The Cult
The Best B+ Band From The 80’s
I am a child of the 1980’s. Generation X, that’s me. I’m middle aged but still play video games and read comic books. I’m probably creepy to the young women at work, but I still think I’m cool.
Anyway. Enough about my life. I’m about to hang myself in a moment of clarity. Let’s talk about my favorite band from the shittiest decade of all time, the 80’s.
The Cult showed up on my radar in 1985, on MTV (insert comment re: mtv:videos) with the song Rain.
This song kind of has balls, underneath the 80s shit production (more on that soon). They have a good look, and good song with a nice hook, and I dug it. I went out and bought the album (on vinyl for I was a record store snob). I LOVED IT. It had some clunkers but it was a solid album. What made it like manna from heaven was that it had balls. Kind of, but kind of was enough in that musical desolation that was the 80’s. (Mark, you seem to not like the 80’s much. Why is that? how perceptive. the 80’s were pure garbage. It’s the Taco Bell decade of the 20th Century. It’s completely void of nutrient but full of fat and flavor. It was the death rattle of the brief hope of the 60’s.) Anyway, back to our show.
Rain was good. I liked it. She Sells Sanctuary is good as well. It’s the most throwaway track in that it’s fluff, but it’s good fluff. What makes this album hold up as a good album is Love. The song Love has an actual groove. That’s something of which the 80’s was completely void. It was all white dancing. At least where I grew up in the Boston Metro area. Love would be a great song if the production didn’t completely neuter it. That song need some goddamn bass holding that groove together, and beefing up the drums. But no. It sounds like you’re listening to a good song on a drive in movie speaker. This band needs ambience. You need to record the room as well as the instruments. Like the Black Crowes. But no, the Cult got boned aurally.

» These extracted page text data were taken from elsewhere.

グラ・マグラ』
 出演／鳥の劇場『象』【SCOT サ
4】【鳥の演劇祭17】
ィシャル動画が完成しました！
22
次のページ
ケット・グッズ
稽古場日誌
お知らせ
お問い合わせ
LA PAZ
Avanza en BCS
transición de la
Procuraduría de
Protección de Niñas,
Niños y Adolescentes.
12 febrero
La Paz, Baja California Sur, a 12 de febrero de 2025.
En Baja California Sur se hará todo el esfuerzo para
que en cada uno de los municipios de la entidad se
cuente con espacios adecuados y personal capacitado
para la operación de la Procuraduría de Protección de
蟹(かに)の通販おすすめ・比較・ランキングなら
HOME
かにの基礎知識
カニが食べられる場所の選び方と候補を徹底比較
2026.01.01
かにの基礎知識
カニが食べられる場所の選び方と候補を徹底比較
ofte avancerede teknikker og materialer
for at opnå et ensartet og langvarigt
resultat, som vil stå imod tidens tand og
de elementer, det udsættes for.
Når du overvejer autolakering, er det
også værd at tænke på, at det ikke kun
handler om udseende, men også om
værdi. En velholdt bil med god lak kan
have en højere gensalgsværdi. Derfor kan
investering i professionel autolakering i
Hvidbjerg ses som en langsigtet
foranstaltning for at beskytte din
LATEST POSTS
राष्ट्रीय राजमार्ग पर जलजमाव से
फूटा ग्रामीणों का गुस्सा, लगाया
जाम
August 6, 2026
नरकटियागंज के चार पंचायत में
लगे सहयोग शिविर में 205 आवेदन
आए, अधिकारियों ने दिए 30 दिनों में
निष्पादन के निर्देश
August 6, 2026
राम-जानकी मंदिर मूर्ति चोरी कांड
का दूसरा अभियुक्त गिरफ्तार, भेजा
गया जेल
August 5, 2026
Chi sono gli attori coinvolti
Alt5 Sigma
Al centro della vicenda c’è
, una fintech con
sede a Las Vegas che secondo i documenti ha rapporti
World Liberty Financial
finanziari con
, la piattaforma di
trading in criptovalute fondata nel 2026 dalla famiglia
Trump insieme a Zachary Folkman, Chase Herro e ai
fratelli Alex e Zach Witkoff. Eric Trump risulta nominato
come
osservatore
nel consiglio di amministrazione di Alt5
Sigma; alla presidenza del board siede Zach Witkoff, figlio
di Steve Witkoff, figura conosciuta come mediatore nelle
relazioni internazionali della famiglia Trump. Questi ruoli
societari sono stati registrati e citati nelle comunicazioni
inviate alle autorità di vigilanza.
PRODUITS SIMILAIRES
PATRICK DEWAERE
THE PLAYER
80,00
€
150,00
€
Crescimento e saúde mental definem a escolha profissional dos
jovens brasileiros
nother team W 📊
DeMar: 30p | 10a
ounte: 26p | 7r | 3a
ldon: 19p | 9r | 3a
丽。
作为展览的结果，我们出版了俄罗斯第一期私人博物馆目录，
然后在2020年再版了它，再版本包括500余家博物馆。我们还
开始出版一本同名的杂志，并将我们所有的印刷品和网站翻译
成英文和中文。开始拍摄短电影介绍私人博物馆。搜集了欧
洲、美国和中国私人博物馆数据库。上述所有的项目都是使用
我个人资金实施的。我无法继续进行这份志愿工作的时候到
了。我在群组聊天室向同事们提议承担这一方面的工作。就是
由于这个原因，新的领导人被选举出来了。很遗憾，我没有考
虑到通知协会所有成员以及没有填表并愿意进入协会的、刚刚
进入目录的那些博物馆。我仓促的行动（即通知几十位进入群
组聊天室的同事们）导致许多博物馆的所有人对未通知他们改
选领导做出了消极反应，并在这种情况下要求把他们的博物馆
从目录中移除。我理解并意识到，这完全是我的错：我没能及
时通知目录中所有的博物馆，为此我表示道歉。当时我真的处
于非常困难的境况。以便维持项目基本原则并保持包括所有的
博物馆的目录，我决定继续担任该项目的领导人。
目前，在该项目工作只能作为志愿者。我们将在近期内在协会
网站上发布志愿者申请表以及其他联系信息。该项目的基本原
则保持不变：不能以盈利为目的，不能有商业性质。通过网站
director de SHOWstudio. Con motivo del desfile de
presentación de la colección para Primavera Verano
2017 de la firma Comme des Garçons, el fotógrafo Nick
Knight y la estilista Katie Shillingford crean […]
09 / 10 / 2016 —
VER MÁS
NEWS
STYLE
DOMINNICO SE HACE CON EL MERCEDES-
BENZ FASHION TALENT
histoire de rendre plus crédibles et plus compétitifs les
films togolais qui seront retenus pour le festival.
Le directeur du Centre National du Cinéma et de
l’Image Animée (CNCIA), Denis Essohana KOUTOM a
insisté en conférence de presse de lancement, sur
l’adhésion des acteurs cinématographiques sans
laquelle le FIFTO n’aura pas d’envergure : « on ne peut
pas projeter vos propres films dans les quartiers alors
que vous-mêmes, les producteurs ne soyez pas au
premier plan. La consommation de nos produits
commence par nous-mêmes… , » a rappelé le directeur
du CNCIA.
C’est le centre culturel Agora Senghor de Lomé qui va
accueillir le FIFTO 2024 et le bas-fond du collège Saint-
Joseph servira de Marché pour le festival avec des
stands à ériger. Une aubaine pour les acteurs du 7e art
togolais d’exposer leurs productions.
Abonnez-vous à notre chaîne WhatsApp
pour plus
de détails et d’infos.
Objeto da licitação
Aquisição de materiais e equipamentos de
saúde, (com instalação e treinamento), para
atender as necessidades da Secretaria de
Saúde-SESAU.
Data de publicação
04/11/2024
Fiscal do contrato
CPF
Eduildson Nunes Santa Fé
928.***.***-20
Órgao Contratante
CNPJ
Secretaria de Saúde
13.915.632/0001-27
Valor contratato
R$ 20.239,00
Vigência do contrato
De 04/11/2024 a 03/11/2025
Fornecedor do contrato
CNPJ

I posit that in an alternate universe The Cult were the U2 of the 80’s and 90’s, with hit after hit, and arena tours and great production. U2 was huge because Brian Eno produced them, and contributed enormously to the sound of the band. The Cult never had a Brian Eno or George Martin to polish the rough diamond into a shining gem.
This post is a goddam train wreck because all I really wanted to was say, “Hey, listen to these songs. They’re good.” But then I started writing about the band, because who the fuck knows who the Cult are in 2016? Over six weeks I would login and add more words to this piece, trying to find a theme upon which to expound, but I never could really care enough. So. Listen to these songs. They’re good.
Awesome post–don’t change a thing. It says it all and I agree, the shit production almost wrecked the record. Sadly, the subsequent remasters don’t help much. I listened to the 2009 expanded version on my way to work this morning.
I believe that you and Eric were the ones to turn me onto this record (way back in 1985). I loved the psychedelic lyrics and swirling guitars. It was at about that time when late 60s nostalgia began to surface making it fun (for me) to hear nods to that in something current. This, of course, didn’t last and all hints of psychedelia were replace with the AC/DC-esque sound in the 1987 follow-up, Electric.